Published on June 9, 2026

Discount to Value in China Happens Product by Product

Brands often ask how long it takes to move from discount-driven growth to a value-driven model in China.

The premise is wrong.

This is not a brand-level transition with a single timeline. It happens at the product level. Different products move at different speeds, based on the equity they build in market.

A typical product that enters with deliberate penetration pricing, supported by consistent content, KOC seeding, and review accumulation, can start moving toward full-price positioning in 12–18 months. Faster in high-frequency categories like supplements or skincare. Slower in low-frequency categories where repeat signals take longer to develop.

Trying to force that shift too early is one of the reasons margins break down in China.

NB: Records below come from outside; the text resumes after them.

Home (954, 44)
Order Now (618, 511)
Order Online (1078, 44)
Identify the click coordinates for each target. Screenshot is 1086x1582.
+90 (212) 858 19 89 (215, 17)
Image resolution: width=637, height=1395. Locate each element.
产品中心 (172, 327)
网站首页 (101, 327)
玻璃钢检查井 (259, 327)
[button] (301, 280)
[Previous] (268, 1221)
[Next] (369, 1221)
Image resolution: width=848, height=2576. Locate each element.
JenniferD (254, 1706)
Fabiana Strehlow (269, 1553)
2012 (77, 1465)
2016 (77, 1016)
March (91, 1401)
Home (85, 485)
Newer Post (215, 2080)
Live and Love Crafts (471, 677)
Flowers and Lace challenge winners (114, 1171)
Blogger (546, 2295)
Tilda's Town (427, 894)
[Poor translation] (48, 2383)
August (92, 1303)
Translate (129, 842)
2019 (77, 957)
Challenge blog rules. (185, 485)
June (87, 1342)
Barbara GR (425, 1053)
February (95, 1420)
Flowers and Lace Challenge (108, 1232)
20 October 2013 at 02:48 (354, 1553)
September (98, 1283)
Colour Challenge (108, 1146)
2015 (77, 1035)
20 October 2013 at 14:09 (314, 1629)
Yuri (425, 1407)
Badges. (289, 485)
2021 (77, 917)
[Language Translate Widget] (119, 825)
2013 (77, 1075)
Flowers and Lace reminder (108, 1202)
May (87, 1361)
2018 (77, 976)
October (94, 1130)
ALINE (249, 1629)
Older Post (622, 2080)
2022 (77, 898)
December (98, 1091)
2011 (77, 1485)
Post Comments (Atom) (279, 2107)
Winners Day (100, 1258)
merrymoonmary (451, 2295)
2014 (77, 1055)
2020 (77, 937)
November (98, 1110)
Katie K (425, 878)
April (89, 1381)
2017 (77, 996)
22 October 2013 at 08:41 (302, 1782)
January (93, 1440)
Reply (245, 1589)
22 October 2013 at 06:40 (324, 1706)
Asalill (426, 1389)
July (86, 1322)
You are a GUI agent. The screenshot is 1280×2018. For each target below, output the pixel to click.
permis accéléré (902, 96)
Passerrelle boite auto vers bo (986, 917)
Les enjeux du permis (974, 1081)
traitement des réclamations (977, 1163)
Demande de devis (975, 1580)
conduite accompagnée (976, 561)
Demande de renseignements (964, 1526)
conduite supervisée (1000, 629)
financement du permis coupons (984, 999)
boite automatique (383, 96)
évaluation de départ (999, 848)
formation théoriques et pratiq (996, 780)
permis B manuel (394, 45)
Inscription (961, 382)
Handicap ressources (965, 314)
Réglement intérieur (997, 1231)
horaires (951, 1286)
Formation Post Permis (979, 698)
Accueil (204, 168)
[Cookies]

The Transition Fails When Brands Treat It as One Decision

The most common mistake is trying to move the entire brand from discount to value at the same time.

Products do not build trust at the same pace. Some gain traction quickly. Others take longer to establish credibility. Applying the same pricing and promotion strategy across the full portfolio usually leads to one of two outcomes: over-discounting, or stalled growth.

A more effective model is sequential. Early-stage products use pricing and value mechanics to drive trial and build credibility. Products that have already built equity move toward full-price positioning and carry margin.

Over time, penetration products become margin products. New products enter at the beginning of the cycle. The portfolio evolves continuously, rather than shifting all at once.

Value Has to Be Earned Before Price Can Follow

Moving to full-price positioning only works if the product has built enough equity in market.

That usually comes from 3 signals: consistent exposure, strong reviews, and repeat purchase behaviour. Without those, raising price reduces conversion rather than improving margin.

One American drinkware brand we worked with avoided discount-led growth by launching with limited editions and collaborations. Instead of lowering price, they built demand through product drops, platform visibility, and KOL interest. Sales scaled, and efficiency improved at the same time.

This is where planning matters. If the model assumes a clean shift from discount to value without defining how products will build equity, the transition becomes difficult to execute. That is also why most China margin problems start before you launch.

The brands that succeed treat discount and value as part of the same system. They build equity at the product level, sequence the portfolio properly, and let margin follow.